Page-level text extractions:
BEGIN
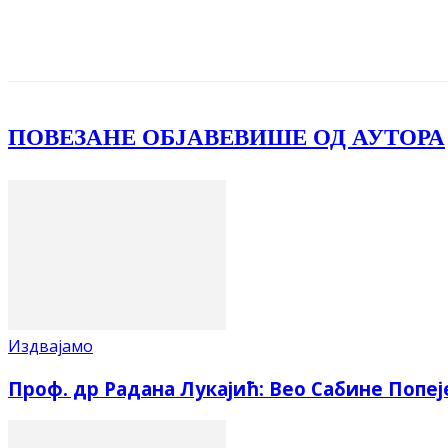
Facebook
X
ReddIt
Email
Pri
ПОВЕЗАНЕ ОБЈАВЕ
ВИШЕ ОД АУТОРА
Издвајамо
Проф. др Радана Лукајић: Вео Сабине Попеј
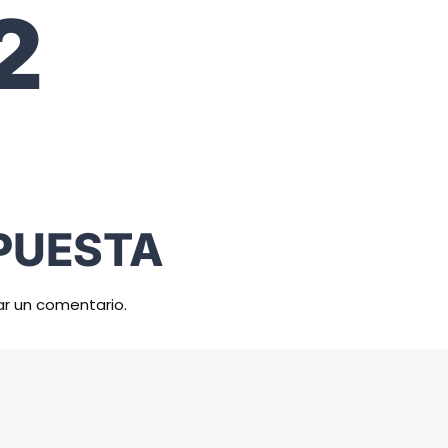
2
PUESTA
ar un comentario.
END
BEGIN
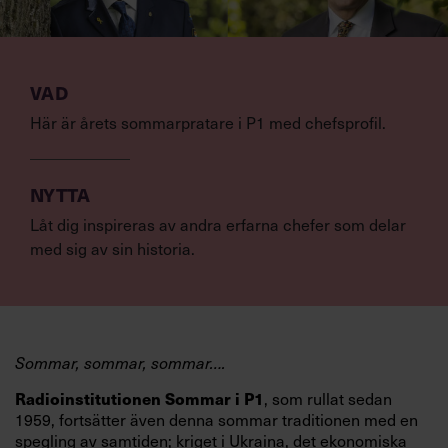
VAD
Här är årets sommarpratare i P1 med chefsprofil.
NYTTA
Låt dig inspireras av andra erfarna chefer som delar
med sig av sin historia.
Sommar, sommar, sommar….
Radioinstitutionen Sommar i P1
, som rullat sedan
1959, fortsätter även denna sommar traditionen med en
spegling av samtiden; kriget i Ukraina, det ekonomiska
END
BEGIN
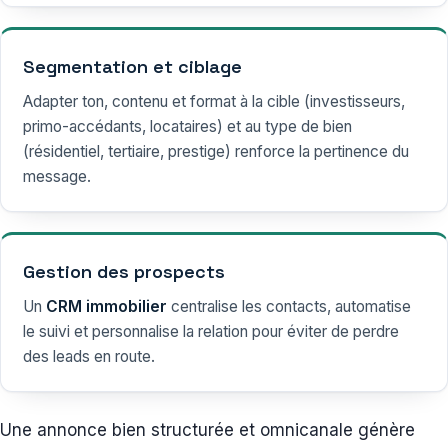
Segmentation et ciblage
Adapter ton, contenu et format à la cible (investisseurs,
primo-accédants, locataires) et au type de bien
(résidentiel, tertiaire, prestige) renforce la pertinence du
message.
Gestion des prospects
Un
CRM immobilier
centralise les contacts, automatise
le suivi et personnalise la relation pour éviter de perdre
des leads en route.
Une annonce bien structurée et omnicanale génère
END
## TASK
Wherever the string "bien" occurs in the records above, copy that line.

## TASK RESULT
primo-accédants, locataires) et au type de bien
Une annonce bien structurée et omnicanale génère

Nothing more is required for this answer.